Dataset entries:
▶

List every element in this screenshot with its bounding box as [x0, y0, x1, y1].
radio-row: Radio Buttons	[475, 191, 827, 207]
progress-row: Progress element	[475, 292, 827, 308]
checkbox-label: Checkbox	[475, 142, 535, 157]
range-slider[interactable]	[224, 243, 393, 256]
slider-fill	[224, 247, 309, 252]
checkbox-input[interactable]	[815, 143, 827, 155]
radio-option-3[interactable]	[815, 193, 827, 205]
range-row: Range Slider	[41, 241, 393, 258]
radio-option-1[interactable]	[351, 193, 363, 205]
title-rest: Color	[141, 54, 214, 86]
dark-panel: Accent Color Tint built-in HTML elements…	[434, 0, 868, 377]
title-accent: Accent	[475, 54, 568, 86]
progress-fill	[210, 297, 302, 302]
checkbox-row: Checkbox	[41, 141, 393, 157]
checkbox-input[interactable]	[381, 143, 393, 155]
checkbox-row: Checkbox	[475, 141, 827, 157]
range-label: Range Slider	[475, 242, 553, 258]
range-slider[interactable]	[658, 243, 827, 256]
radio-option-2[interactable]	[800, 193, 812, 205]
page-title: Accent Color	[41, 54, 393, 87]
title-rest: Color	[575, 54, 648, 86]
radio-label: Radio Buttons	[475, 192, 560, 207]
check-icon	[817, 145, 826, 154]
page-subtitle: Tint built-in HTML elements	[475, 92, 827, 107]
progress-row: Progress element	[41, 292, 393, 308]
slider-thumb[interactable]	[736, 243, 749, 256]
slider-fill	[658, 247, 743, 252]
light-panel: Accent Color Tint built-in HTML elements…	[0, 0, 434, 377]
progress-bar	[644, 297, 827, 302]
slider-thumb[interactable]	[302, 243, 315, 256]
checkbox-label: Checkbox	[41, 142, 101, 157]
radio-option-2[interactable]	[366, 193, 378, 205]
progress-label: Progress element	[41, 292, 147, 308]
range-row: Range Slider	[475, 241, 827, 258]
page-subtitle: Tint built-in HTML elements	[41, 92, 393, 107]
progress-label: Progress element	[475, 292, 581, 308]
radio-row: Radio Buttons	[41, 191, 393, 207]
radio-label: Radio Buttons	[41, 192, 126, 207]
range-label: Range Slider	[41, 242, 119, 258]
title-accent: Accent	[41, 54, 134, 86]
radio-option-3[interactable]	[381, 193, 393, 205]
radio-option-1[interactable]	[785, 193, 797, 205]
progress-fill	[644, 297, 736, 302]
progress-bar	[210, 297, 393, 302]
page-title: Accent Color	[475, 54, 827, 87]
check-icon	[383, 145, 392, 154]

◀
▶

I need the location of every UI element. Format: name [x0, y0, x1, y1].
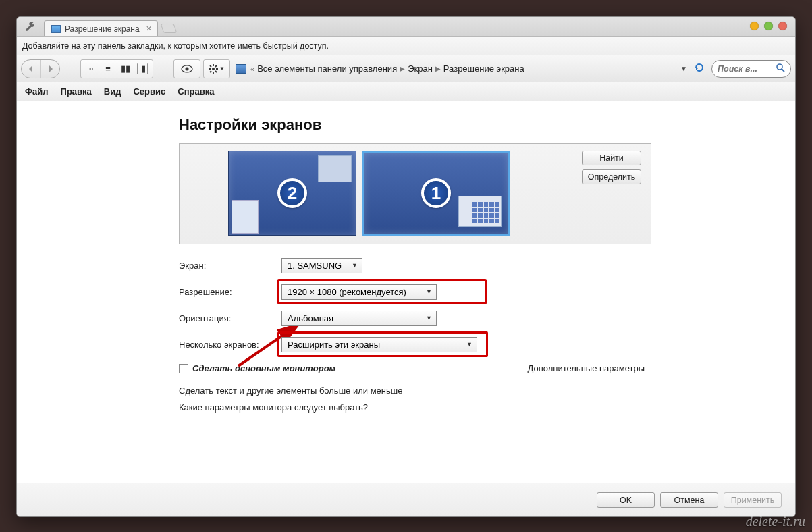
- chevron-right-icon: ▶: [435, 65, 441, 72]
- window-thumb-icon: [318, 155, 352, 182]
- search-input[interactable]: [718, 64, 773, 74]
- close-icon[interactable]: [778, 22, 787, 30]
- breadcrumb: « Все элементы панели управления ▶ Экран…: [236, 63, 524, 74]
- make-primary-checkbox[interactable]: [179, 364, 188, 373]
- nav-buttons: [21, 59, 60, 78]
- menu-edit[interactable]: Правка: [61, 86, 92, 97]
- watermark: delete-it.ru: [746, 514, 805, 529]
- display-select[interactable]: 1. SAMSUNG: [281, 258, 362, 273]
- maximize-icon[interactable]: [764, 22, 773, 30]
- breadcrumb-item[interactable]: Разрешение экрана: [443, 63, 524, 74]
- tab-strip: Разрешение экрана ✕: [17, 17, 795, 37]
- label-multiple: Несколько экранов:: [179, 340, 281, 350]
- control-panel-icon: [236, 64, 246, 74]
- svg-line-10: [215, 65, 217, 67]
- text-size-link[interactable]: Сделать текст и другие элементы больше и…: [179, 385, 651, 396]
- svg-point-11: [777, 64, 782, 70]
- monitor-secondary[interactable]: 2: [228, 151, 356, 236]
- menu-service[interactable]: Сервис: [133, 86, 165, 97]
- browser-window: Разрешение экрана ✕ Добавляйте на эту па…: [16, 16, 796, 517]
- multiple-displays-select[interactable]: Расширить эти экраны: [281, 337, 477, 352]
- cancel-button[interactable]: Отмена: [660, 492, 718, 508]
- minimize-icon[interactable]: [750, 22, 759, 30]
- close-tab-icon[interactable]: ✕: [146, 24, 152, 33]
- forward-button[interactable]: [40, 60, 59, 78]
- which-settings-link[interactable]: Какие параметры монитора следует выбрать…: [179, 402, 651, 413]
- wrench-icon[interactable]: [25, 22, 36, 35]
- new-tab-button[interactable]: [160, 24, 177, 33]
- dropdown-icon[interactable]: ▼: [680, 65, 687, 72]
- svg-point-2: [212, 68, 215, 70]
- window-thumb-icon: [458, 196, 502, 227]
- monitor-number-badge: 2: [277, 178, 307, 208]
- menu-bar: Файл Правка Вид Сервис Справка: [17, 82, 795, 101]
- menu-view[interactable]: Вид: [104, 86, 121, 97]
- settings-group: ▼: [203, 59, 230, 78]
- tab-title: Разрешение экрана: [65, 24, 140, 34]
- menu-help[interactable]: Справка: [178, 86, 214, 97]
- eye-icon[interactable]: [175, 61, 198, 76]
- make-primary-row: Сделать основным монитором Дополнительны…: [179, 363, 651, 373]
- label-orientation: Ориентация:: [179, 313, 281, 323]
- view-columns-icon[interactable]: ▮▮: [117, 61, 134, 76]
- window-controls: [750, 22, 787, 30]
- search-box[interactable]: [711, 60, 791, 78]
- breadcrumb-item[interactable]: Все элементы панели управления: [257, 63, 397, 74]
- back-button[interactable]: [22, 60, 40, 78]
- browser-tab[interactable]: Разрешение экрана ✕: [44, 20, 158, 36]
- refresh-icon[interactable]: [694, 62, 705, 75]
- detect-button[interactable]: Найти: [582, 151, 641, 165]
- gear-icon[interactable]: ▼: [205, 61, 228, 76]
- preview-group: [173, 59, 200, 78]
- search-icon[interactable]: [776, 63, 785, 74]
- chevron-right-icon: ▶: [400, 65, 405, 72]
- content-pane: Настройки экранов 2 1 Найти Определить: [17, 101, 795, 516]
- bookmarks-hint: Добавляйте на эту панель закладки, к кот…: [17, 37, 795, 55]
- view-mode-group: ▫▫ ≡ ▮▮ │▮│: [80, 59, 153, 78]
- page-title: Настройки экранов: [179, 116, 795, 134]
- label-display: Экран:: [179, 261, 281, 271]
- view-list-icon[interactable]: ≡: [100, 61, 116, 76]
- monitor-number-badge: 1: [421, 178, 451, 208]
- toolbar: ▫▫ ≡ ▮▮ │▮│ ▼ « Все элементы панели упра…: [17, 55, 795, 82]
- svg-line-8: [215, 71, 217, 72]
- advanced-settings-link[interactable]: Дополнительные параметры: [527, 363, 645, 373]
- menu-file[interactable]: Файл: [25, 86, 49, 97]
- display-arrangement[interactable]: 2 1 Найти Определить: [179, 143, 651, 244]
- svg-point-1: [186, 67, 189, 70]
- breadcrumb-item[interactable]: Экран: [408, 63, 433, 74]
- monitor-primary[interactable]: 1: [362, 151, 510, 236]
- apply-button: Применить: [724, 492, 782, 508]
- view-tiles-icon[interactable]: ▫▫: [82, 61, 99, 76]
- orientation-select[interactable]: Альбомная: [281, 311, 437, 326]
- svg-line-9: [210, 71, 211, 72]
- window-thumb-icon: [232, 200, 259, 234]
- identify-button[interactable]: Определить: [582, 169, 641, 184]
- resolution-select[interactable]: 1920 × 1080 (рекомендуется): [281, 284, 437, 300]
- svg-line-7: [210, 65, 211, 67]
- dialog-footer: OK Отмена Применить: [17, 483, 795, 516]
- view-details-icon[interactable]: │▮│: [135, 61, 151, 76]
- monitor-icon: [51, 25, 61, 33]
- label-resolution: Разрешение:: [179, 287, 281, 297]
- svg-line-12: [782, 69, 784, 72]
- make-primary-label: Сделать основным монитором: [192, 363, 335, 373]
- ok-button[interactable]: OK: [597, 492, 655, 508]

◀

## TASK TO CARRY OUT:
Find the lines above that contain the word "Tint" and collect them.

## ANSWER TO THIS TASK:
dark-panel: Accent Color Tint built-in HTML elements…	[434, 0, 868, 377]
page-subtitle: Tint built-in HTML elements	[475, 92, 827, 107]
light-panel: Accent Color Tint built-in HTML elements…	[0, 0, 434, 377]
page-subtitle: Tint built-in HTML elements	[41, 92, 393, 107]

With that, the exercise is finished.